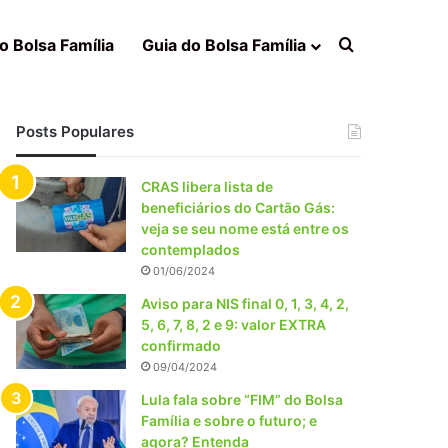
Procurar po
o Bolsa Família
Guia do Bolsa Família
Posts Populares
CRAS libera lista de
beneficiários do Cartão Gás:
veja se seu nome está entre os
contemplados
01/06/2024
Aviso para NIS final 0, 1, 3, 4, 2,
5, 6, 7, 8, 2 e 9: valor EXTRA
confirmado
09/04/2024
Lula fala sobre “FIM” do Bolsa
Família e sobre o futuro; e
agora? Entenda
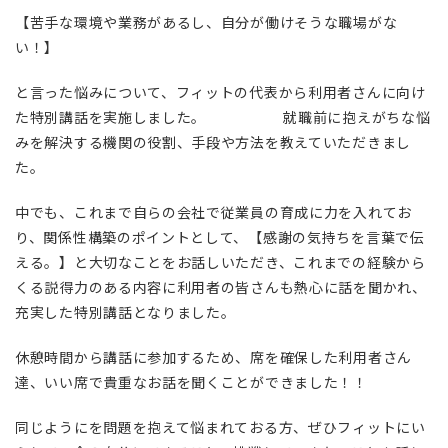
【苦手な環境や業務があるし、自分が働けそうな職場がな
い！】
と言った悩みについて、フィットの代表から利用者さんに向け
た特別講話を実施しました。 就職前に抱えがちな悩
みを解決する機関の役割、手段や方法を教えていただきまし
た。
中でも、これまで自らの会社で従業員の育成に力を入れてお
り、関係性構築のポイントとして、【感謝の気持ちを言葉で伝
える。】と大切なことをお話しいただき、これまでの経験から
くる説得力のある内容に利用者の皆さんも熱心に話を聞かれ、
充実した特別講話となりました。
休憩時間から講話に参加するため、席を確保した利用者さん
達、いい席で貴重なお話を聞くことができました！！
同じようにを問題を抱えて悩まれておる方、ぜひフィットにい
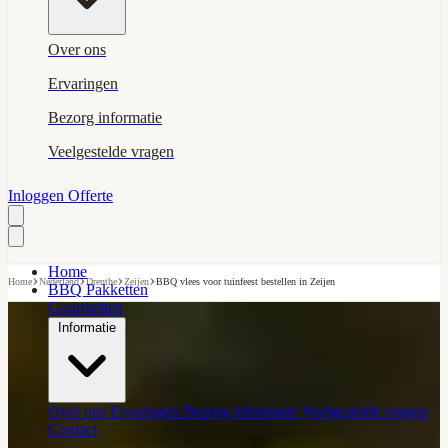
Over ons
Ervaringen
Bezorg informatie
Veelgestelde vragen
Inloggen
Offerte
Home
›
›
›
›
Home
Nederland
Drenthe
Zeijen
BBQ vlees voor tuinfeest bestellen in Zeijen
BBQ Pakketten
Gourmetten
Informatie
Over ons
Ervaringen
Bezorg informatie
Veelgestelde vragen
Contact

* * *

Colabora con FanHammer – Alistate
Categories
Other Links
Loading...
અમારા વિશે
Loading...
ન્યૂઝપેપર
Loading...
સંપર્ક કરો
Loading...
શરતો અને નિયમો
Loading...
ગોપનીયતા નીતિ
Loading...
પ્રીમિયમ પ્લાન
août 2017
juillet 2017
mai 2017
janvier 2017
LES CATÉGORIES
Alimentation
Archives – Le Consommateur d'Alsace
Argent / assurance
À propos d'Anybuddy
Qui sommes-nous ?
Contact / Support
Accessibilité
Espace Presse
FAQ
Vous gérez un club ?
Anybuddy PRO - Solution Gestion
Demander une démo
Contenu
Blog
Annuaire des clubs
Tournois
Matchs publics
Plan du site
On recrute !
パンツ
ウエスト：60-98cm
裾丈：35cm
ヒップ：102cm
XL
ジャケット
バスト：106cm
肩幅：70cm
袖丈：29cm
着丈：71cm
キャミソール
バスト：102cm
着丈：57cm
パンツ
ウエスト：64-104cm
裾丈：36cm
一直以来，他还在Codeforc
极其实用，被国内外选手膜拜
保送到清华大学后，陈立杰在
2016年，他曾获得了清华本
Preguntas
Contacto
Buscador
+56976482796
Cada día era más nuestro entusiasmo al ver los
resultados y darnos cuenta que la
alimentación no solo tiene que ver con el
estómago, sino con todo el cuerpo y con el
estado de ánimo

==

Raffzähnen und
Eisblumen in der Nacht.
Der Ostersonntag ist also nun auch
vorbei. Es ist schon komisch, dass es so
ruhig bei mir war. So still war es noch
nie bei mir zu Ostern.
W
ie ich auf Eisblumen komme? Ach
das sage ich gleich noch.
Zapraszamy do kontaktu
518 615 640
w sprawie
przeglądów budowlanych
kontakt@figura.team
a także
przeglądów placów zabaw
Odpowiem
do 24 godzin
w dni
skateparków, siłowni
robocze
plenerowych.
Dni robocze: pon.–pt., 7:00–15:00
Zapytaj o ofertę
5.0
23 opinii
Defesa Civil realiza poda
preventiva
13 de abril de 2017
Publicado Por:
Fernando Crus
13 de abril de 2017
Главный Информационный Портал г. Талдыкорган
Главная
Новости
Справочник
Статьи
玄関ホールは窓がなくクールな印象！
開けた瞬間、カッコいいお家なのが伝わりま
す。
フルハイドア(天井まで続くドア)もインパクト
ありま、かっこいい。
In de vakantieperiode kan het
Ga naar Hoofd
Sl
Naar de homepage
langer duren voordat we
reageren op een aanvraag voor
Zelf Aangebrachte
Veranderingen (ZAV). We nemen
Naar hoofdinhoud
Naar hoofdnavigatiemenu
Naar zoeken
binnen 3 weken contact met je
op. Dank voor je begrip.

» **Activity**
Wherever "Eisblumen" appears in the listing, report the line it is on.

» **Answer to this task**
Eisblumen in der Nacht.
ie ich auf Eisblumen komme? Ach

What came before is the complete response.